Well we went ring shopping! That was fun I found a few I liked but nothing we had decided on so we went again a few weeks later then we decided to go to dinner at the cheesecake factory at the city creek mall. We were walking through temple square on our way to dinner and all of a sudden I saw my family holding up signs.
 
 
I was so surprised because I had no idea that he already had the ring since we had spent that whole day ring shopping. Then I realized what was happening. Brandon got down on one knee and said some stuff that I don't really remember because I was too excited that I was actually getting engaged!!
 
 
And of course I said YES!! That was basically the best day.

Saturday, August 1, 2015

Rylee May Martin

A little over a year ago I thought my life was the best it could ever be when I married Brandon. He made me so happy and I was so grateful to my Heavenly Father for sending him to me. I know that it is cliché to say but I really believe that we were soul mates. Being in love with Brandon makes my life complete.
 
We found out three months later that SURPRISE we were pregnant. I feel embarrassed to admit this now but I actually thought that in 9 months when our little baby was born my life would be OVER.... I was not ready to have a kid, there was still so much I wanted to do... I can not believe I ever thought that. 
 Rylee May Marin was born on June 23 at 6:00 P.M. She weighed 7 pounds 9 ounces and the very minute I got to hold her I loved her more than I thought was possible.

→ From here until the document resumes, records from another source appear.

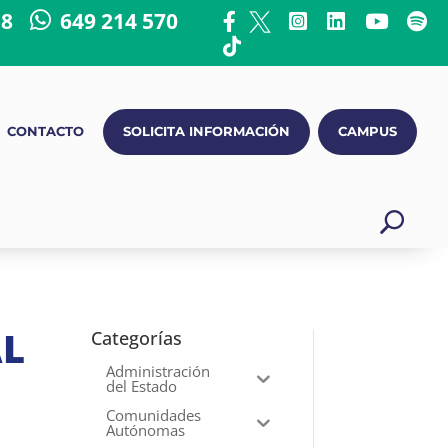
18
649 214 570
CONTACTO
SOLICITA INFORMACIÓN
CAMPUS
AL
Categorías
Administración
del Estado
Comunidades
Autónomas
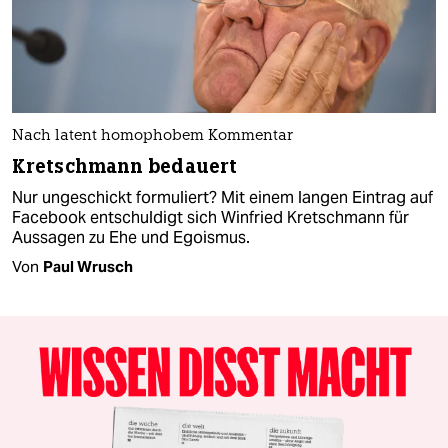
Nach latent homophobem Kommentar
Kretschmann bedauert
Nur ungeschickt formuliert? Mit einem langen Eintrag auf
Facebook entschuldigt sich Winfried Kretschmann für
Aussagen zu Ehe und Egoismus.
Von
Paul Wrusch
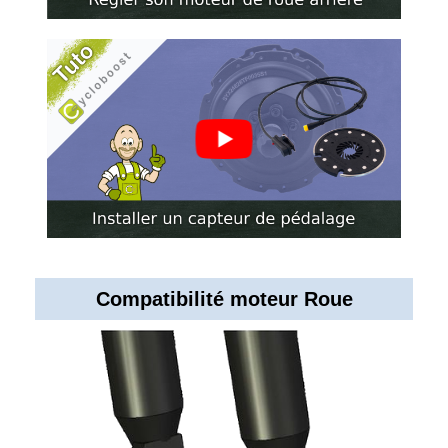
Compatibilité moteur Roue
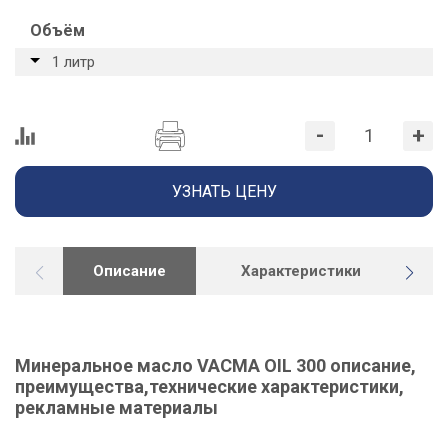
Объём
1 литр
-
+
УЗНАТЬ ЦЕНУ
Описание
Характеристики
Д
Минеральное масло VACMA OIL 300 описание,
преимущества,технические характеристики,
рекламные материалы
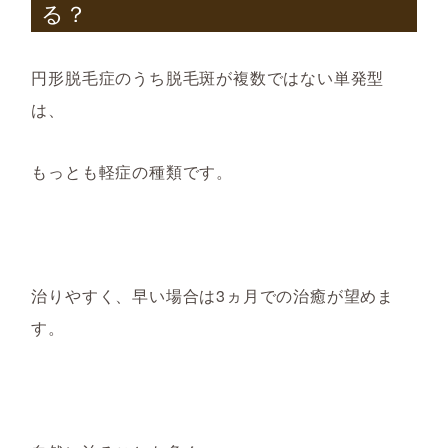
る？
円形脱毛症のうち脱毛斑が複数ではない単発型
は、
もっとも軽症の種類です。
治りやすく、早い場合は
3ヵ月での治癒が望めま
す。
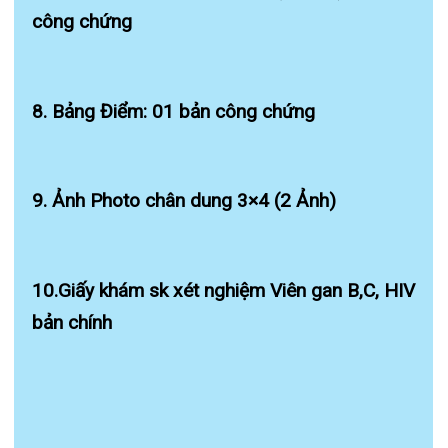
-Các chứng chỉ + văn bằng khác
Mọi thắc mắc xin liên hệ:
– Phòng tổ chức hành chính, Bệnh
viện đa khoa quốc tế Hải Phòng
– Địa chỉ số 124 Nguyễn Đức Cảnh-
Phường Cát Dài- Quận Lê Chân. TP
Hải Phòng
– Đường dây nóng tư vấn : Mrs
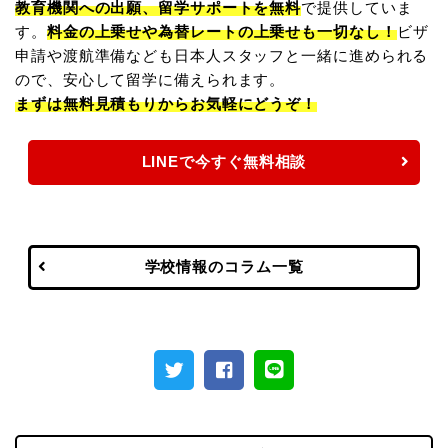
教育機関への出願、留学サポートを無料
で提供していま
す。
料金の上乗せや為替レートの上乗せも一切なし！
ビザ
申請や渡航準備なども日本人スタッフと一緒に進められる
ので、安心して留学に備えられます。
まずは無料見積もりからお気軽にどうぞ！
LINEで今すぐ無料相談
学校情報のコラム一覧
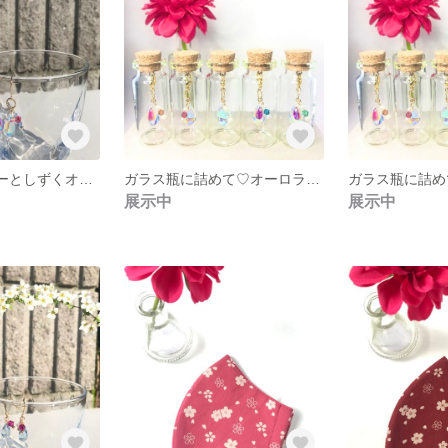
❇︎スワロフスキーとしずくオーロラガラスのピアス❇︎
ガラス瓶に詰めて♡オーロラドロップガラス❇︎LT.アゾレスワロフスキー❇︎しずく❇︎
展示中
展示中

She has a signature look of being grumpy. It is so cute. We love to snuggle and I find my self just spending hours staring at her when I should be getting so much other things done. Time just kind of stood still for a few weeks and I spent every minute loving my baby girl. She is growing too fast. she is already one month old. She usually sleeps from 10:30 to 6 ish, she will just stare at me when I hold her, she pulls her hair all the time and screams and screams but won't let go, and she loves to lay on the floor and kick her legs and move her arms as fast as she can. Now my life really is so full of love and I am the happiest I have ever been.

 
 
Oh and life is most definitely not over. I would say that it is just beginning.